Flour mill owners from all over Pakistan have shut down operations to protest against the restrictions imposed on the free movement of wheat and flour within the country.
Chairman of the All Pakistan Flour Mill Owners Association (APFMA), Iqbal Daud, told The Express Tribune that consignments of wheat and flour being transported from Punjab were being stopped by provincial authorities in Sindh despite the federal government’s assurances of free movement across Pakistan.
He added that the government had issued a notification fifteen days back permitting the export of wheat to Afghanistan. However, according to him, “Political agents in Khyber-Pakhtunkhwa and the Frontier Constabulary in Balochistan were creating hurdles for exporters.”
The chairman also labelled the recently introduced turnover tax of 1 per cent as ‘excessive’. He warned that flour mills would not resume production until the government acceded to their demands of permitting the unhindered movement of goods.
Meanwhile, the Sindh Food Department rejected allegations of obstructing the transportation of wheat in the province.

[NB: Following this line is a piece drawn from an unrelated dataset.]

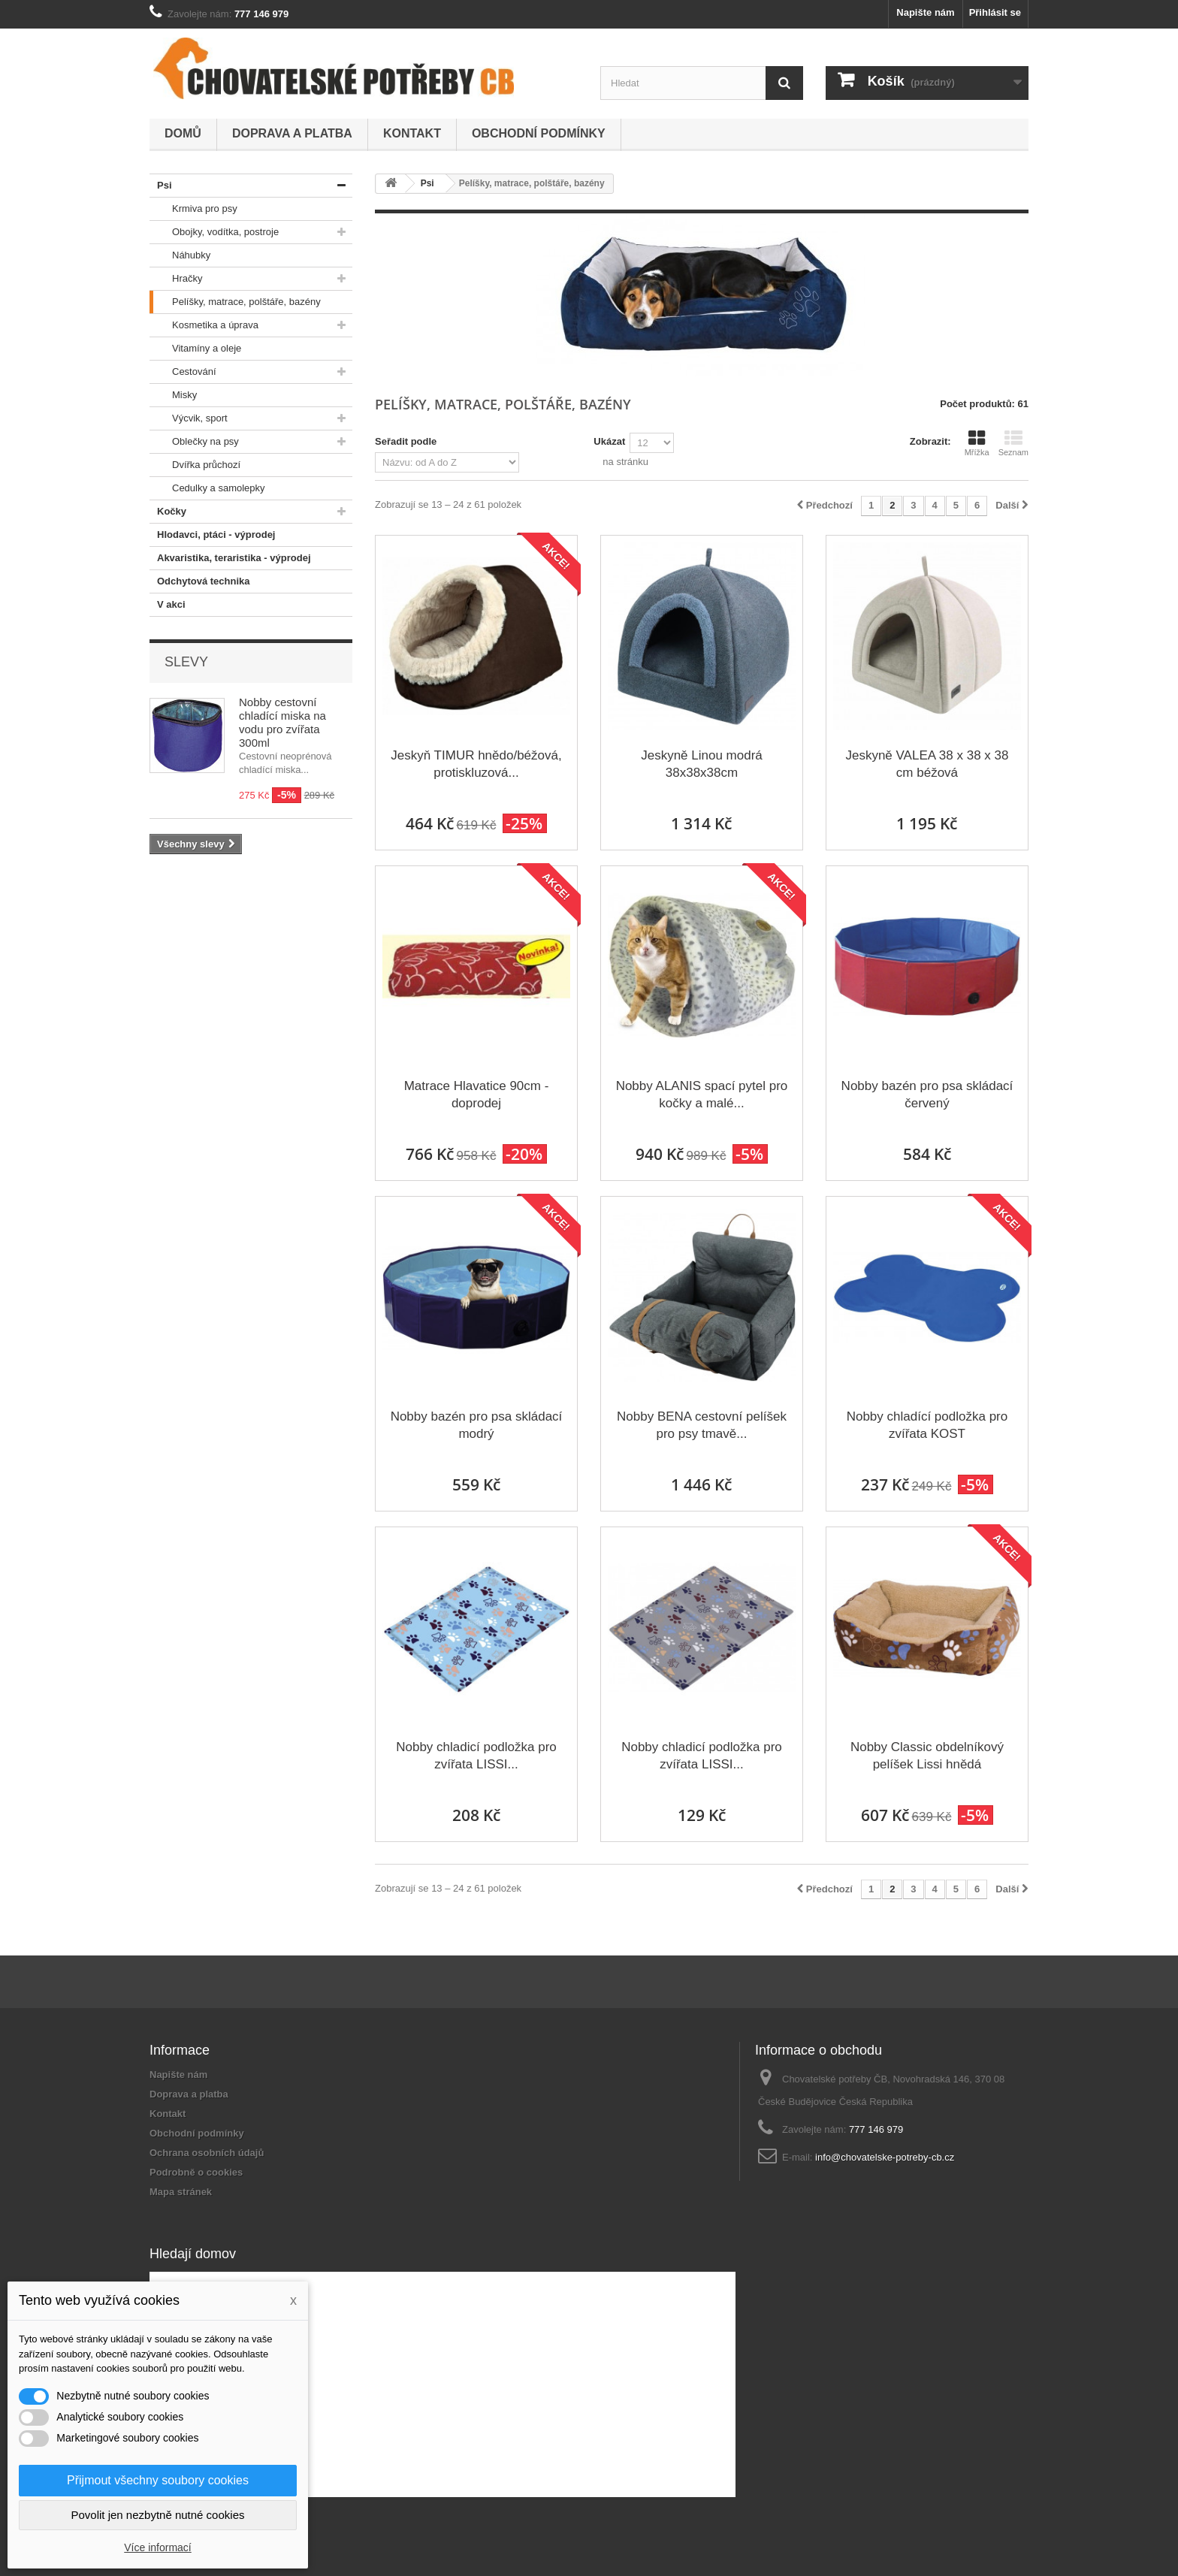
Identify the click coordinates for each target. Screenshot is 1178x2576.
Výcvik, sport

Munir Jalbani, Press Secretary of the Sindh Food and Agriculture Ministry, explained, “The Chief Minister imposed section 144 of the Code of Criminal Procedure on June 9, affecting transport of goods through Sindh. This order was not issued by Sindh Food Department”.
Jalbani emphasised that the government had always followed an open door policy towards mill owners when it came to addressing reasonable grievances. “We have to work in the national interest and we will not concede to any demands that appease a select lobby,” he commented on the association’s ultimatum.
He asserted that there was enough wheat in Sindh to meet local demand, pointing out that the Sindh Food Department had purchased 1.7 million tons of wheat from farmers at a support price of Rs. 2,525 per 100 kilogramme bag. He was of the opinion that mill owners only wanted to export wheat to earn abnormal profits, brushing aside accusations that restrictions from the Sindh government were simply ‘pressure tactics’.
He said that if the millers really wanted to transport wheat to Balochistan, they could easily send it by rail. “Doesn’t it cost a lot more to transport wheat by road to Karachi via Ghotki and Sukkur before sending it to Balochistan?” questioned Jalbani.
All provincial chapters of the APFMA have supported the strike call. Chairman of the Balochistan office, Abdul Wahid, has stressed that all flour mills in the province would remain closed until further directives from the representatives of the association.
Analysts pointed out that the demand for wheat usually increased during the month of Ramadan. Millers have warned that the strike may be prolonged indefinitely if their demands are not met by the government. Experts say that if issues between government and millers are not resolved soon, production of the staple food items will be affected. This could translate into shortages of flour despite a record wheat harvest.
Published in The Express Tribune, July 9th, 2010.